Photo illustration: Sarah Grillo/Axios. Photo: Alex Wong/Getty Images
Joe Biden spent a career cultivating the image of a deal-making centrist — and is making this a key selling point for swing voters in 2020. But the modern Biden has been pushed left by his party's insurgent progressives.
Why it matters: Biden has moved to the left to accommodate party activists on crime, climate, education, immigration and health care. His central challenge with many swing voters: Prove he didn't move too far, too fast.
Between the lines: Biden wants many suburban voters to associate him with his persona as a white, firehouse Democrat — over a more woke 2020 Democratic primary candidate who navigated through his rivals to win his party’s nomination.
- Biden has to confront the nation's new dynamics by addressing police violence head on. At the same time, he subtly courted western Pennsylvania by saying his call in March for “no new fracking” only applied to public lands.
What's happening: Biden’s moves to the left drew relatively little notice in the big primary field. This fall, Biden will try to use that to his advantage, hoping swing voters forget how he got here.
- “Do I look like a radical socialist with a soft spot for rioters?” Biden asked in Pittsburgh this week.
- Matt Bennett, a founder of Third Way, the centrist Democratic think tank, said Biden "has shown the ability to move in the direction that the party is heading without lurching."
Flashback: Biden's platforms and record shows how he has changed.
Crime: Leading up to his signature 1994 Crime Bill, Biden called criminals violent thugs and talked of “predators on our streets.”
- This June he repudiated some of his 90s impulses: “We shouldn’t be building any more prisons.”
- Biden's shift reflects a fundamental change in the Democratic party, away from incarceration and towards rehabilitation — a move that has only accelerated in the last two months with move evidence of racial disparities in policing.
Climate: As Barack Obama's vice president, Biden touted the economic and environmental benefits of natural gas.
- Today, that's more controversial in the Democratic Party, and Biden's praise for natural gas is almost non-existent, according to Axios' Amy Harder.
- The Biden campaign has a goal of net-zero carbon emissions by 2050, far more aggressive than Obama and Biden's 2016 plan to cut carbon emissions 80% by 2050.
Immigration: As vice president, Biden supported Obama’s effort to deport 3 million undocumented migrants.
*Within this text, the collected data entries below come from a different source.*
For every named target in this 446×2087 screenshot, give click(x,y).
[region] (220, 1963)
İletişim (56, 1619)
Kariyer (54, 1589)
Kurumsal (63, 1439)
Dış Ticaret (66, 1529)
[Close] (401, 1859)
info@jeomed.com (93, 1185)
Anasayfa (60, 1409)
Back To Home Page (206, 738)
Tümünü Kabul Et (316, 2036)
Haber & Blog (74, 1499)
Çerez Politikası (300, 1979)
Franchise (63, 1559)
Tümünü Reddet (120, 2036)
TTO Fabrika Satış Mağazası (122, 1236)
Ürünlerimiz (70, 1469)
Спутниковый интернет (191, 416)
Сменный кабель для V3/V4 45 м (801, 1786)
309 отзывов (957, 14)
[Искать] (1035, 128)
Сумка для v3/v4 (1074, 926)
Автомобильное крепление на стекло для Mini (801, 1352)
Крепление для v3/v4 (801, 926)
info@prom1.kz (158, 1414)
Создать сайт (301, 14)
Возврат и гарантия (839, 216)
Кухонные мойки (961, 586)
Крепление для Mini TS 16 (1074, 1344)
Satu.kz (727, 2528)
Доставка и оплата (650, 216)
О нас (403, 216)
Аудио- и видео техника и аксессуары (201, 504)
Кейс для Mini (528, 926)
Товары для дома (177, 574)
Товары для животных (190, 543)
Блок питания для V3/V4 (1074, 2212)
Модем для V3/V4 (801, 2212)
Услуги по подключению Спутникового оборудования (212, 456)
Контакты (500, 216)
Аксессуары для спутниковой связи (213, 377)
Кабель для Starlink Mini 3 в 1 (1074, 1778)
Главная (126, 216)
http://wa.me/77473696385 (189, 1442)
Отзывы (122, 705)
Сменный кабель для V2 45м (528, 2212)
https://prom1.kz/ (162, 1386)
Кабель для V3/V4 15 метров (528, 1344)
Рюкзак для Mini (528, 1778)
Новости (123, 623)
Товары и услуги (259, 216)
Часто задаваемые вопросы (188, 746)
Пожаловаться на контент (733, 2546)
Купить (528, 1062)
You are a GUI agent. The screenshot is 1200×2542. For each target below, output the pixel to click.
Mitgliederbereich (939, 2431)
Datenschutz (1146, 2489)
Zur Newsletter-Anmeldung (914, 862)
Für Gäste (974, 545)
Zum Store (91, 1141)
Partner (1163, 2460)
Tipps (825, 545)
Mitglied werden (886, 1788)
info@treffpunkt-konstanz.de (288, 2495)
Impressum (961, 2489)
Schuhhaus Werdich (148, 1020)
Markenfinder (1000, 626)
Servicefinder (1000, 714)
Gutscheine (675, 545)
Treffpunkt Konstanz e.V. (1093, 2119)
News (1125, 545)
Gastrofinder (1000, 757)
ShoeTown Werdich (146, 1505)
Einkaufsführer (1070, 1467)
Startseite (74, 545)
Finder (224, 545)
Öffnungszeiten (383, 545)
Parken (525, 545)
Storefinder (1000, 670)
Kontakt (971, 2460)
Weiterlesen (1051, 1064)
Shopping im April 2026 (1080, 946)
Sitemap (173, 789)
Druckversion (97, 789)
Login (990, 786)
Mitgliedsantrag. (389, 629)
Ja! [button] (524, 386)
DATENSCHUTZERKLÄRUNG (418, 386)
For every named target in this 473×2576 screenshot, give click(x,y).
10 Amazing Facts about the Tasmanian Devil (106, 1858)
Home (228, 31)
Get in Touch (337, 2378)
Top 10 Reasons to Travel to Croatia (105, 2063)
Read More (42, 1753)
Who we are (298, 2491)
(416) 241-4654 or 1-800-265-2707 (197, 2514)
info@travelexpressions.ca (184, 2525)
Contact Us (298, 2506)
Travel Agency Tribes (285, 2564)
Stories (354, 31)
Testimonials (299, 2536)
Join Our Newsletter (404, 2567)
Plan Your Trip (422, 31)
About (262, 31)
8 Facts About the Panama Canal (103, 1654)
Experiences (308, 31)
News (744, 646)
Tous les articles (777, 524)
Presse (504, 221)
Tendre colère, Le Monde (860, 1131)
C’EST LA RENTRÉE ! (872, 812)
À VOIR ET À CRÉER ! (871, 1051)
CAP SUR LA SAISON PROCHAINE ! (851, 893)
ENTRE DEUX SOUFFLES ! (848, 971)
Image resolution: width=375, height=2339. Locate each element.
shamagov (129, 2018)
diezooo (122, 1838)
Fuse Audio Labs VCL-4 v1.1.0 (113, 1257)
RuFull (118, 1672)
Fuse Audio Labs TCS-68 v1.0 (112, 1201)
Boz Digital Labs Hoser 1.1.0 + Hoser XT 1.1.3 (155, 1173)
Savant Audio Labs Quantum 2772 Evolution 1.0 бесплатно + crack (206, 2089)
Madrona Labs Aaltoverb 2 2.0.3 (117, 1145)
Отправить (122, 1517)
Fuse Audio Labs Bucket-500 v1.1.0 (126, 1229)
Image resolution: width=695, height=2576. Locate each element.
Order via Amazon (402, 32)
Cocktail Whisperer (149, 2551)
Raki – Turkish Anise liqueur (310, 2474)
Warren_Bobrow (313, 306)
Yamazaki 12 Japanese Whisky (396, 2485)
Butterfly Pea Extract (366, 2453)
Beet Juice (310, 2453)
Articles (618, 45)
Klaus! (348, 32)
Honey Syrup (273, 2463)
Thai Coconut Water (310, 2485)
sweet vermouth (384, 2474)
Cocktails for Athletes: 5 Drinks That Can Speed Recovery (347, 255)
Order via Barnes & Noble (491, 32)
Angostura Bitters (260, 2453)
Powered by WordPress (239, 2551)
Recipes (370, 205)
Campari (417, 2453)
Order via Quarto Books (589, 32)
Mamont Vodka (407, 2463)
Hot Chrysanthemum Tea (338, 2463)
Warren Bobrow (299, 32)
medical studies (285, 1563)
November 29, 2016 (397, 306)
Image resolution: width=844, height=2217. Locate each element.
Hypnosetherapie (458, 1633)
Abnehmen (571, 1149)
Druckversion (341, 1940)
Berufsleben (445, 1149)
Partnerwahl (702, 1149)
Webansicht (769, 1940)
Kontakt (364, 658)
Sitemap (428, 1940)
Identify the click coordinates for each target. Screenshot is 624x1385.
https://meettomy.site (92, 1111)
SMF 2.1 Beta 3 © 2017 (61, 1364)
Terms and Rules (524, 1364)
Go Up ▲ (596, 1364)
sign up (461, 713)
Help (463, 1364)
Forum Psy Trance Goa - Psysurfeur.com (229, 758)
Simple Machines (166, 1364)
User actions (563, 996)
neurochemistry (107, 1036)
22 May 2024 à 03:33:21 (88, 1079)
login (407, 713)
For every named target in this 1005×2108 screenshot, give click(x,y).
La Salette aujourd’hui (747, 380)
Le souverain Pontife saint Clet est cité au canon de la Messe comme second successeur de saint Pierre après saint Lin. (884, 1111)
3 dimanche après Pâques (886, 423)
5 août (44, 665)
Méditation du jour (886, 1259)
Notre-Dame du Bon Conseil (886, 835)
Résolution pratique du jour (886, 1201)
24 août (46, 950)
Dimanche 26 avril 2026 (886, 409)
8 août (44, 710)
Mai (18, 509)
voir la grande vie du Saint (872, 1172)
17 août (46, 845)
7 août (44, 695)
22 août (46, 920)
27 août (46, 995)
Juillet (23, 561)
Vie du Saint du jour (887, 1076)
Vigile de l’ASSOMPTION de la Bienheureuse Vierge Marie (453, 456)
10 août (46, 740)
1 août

In February, he called that support a “big mistake.”
- “I saw the pain in the eyes of so many people who saw their families being deported," Biden to confessed to Univision's Jorge Ramos.
- But Biden hasn't gone as far as many in his party and does not support decriminalizing border crossings.
Health care: VP Biden triumphantly called the passage of the Affordable Care Act a “Big f—cking deal,” on a hot mic.
- Now he wants to add a public option that would allow many Americans to buy into a Medicare-like program — an idea that was too far to the left to pass the Senate in 2009, when the Democrats held 60 seats.
- He also wants to lower the Medicare eligibility age to 60 — a move to appeal to Bernie Sanders supporters who wanted Medicare for All.
Education: On supporting free college tuition, Biden has heralded his policy changes as proof positive that he’s evolved with his party.
- “One of the things I’ve changed my mind on,” he said in April. “I’ve proposed to forgive debt for low-income and middle class individuals for community college.”
The bottom line: Voters are choosing between a composite of Biden that spans 48 years — or the undiluted Trump of the past four.